Bouillon Chartier Montparnasse
Edouard and Camille Chartier opened their first restaurant in 1896, the Bouillon Chartier, the start of a chain they would quickly build up. The Boulevard du Montparnasse address was their second, with the abovementioned Boulevard Saint-Germain bouillon soon following.
Bouillon means stock, or broth, in French. It also came to denote a type of restaurant in the mid-nineteenth century, when a Parisian butcher at Les Halles started serving up meat scraps in the form of soup and stews, naming his eatery a bouillon. Before long, Paris had over 200 bouillons, which catered to a working-class clientele that craved hearty and comforting, but above all cheap and quick, dishes.
In the Chartier brothers’ hands, with Art Nouveau as their guiding interior design principle, a bouillon became a kind of brasserie for the upwardly mobile, too.
Bouillon Chartier Montparnasse has only been recently revived, by the group that owns Bouillon Chartier. Fortunately, during the past century, the interior was not modified — and since its 1980s classification as a historical monument it never will be. Walking inside is to feel as though you’ve stumbled into some sort of exotic hothouse; the entire ceiling is glasswork, painted with flowers; floral wall mosaics swirl around mirrors trimmed with craved wood; glowing orbs create a golden, sunny effect.

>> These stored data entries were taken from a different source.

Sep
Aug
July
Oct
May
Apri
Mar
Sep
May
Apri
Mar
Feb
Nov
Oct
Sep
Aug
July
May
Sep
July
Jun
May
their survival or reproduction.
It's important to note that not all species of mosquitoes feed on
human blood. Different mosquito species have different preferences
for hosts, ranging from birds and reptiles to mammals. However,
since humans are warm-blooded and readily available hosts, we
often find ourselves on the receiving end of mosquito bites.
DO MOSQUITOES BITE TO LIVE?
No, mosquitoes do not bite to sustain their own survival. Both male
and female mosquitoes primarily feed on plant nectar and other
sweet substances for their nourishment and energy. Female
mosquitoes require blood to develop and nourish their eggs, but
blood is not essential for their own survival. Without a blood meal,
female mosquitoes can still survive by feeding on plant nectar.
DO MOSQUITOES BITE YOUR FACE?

The menu is also vintage, in sync with the Chartier brothers’ original vision. Entrées include terrine, snails and leeks with vinaigrette; for mains, there are such options as roast chicken, pork trotters and duck confit (herbivores, never fear: there’s also a vegetarian plate); and to finish, choose from several cheese options, or satisfy a sweet craving with the likes of chocolate mousse, rum baba and crème caramel. All in all, expect to eat a three-course meal in half an hour for around €20. It’s pretty much the fanciest fast-food in town.
59 Boulevard du Montparnasse, 75006; click here for more information.

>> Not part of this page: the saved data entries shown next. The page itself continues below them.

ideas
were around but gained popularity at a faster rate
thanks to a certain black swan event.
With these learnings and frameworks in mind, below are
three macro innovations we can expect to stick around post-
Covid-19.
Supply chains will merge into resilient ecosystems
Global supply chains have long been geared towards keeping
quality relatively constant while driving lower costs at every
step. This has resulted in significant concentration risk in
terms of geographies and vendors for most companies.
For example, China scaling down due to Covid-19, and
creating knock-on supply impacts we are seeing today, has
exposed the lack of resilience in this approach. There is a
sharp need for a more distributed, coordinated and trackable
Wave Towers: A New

Bouillon Racine also began, in 1906, as a Bouillon Chartier, but has lived many lives since, including as a canteen for the Sorbonne from the 1960s to early 1990s, during which time its glamour very much faded.
The new owners, luckily, restored the interior back to its former glory, employing artisans trained in Art Nouveau-loved techniques such as bevelled mirrors, painted opaline, stained glass, carved woodwork and marble mosaics; today it is another officially classified monument.
While the design takes you right back to the restaurant’s beginning, the seasonally updated menu isn’t stuck in the past, featuring fresh takes on classic French fare.
3 Rue Racine, 75006; click here for more information.
Like Chartier Montparnasse, the old Brasserie Julien recently reverted to its bouillon roots — its original founder Edouard Fournier once declared, ‘Here, everything is beautiful, delicious and great value.’ — so you don’t have to pay much at all to enjoy this visual feast.
An immaculately preserved historic landmark — it dates from 1906 — this has to be one of the most beautiful dining rooms in Paris.
The woodwork — including an old mahogany bar by Louis Majorelle — gleams, the walls are decorated in exquisite mouldings and painted a soothing pale green, and the murals and stained-glass add facets of glittering colour. You feel as though you could be in an Art Nouveau jewellery box. More glamour still: Édith Piaf used to dine here.